Offering a bet is as simple as filling in a form, putting up your stakes and sending a link. An example:

https://mouth.is/BIiqZ-fmFL

The attention-grabbing version of the same link:

https://put.your.money.where.your.mouth.is/BIiqZ-fmFL

The home page explains the process more thoroughly.

Arbiters

For the first few years, we’ll allow bettors to appoint us as arbiters for a flat $5 fee, deducted from the winnings. Beware that we always annul bets on sports, horse races, private events, stock movements, terrorism and individual deaths, as well as bets with a deadline beyond 2028. We usually interpret ambiguously worded bets in the taker’s favor whenever the ambiguity becomes relevant.

The goal is to have multiple verified arbiters by the end of 2028.

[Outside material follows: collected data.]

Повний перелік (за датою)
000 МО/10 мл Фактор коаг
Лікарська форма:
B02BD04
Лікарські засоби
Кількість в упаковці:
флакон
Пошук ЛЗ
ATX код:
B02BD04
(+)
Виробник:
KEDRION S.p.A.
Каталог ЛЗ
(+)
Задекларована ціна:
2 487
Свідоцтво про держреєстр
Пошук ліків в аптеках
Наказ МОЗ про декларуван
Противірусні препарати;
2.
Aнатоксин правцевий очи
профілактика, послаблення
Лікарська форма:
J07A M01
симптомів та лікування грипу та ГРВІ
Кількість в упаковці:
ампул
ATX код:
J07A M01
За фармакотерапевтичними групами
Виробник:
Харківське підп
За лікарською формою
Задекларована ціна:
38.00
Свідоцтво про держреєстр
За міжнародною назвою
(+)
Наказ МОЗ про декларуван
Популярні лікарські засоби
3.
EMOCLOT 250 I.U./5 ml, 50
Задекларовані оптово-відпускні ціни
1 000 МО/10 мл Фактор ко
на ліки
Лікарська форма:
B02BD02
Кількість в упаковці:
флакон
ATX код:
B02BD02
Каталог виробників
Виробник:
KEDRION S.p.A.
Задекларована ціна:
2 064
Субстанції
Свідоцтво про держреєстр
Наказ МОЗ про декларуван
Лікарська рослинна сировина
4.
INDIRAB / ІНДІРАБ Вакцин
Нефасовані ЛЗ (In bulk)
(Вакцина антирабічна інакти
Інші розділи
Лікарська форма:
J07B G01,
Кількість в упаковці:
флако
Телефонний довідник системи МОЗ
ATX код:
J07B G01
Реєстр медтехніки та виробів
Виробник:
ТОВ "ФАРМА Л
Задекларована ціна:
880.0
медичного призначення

Even if someone is unlikely to respond to a bet offer, they help you show your confidence

Fig 1: Bet offers show you're not disagreeing for the sake of disagreeing, even if the person you're interacting with is unlikely to respond


calebp @ 2025-07-22T10:49 (+2)

This is really cool. I suspect that you'd make it a lot easier to find users if you didn't need either side of the bet to be at all familiar with crypto. How hard would it be to accept venmo/paypal/bank transfers?

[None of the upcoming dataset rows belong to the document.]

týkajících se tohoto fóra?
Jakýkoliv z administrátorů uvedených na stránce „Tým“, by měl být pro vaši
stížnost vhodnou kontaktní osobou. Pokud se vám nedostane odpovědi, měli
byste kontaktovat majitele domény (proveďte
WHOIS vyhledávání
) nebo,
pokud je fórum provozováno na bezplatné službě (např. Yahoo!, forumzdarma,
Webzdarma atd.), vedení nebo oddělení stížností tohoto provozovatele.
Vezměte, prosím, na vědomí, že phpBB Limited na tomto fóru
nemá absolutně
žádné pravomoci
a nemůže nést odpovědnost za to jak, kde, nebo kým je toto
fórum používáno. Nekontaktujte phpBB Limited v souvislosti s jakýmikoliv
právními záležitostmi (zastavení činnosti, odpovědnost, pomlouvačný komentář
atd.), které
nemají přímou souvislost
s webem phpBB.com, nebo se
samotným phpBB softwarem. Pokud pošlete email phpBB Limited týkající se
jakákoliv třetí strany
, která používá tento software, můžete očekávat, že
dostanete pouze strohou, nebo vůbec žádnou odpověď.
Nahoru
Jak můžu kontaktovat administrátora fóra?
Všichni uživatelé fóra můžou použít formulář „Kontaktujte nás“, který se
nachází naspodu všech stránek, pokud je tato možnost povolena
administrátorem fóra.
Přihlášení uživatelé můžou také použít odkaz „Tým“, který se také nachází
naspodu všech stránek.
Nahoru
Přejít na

bob @ 2025-07-22T11:34 (+1)

I agree that crypto is not the most user-friendly option, but more traditional options would almost certainly increase the regulatory and administrative burden on arbiters.

On the regulatory side: the use of crypto allows arbiters to never have full custody over funds. The law obviously hasn't caught up with crypto yet, but we don't think anyone will argue arbiters passively appointed by bettors are hosting games of chance. If arbiters actually agree beforehand to receive funds from both parties, and they even have the option to run away with the funds, we expect regulators to give them a lot more scrutiny (and rightfully so).

On the administrative side: arbiters have no risk of assets being frozen because their payment processor mistakes them for an online casino, there's no risk of arbiters' personal finances and stakes commingling, etc.

We tried to keep the crypto aspect as simple as possible. We use a stablecoin (1 xDAI = 1 USD) that can also be used for the (negligible) transaction fees, and there is no need to set up allowances or other weird stuff. Still, we won't deny it's a hurdle.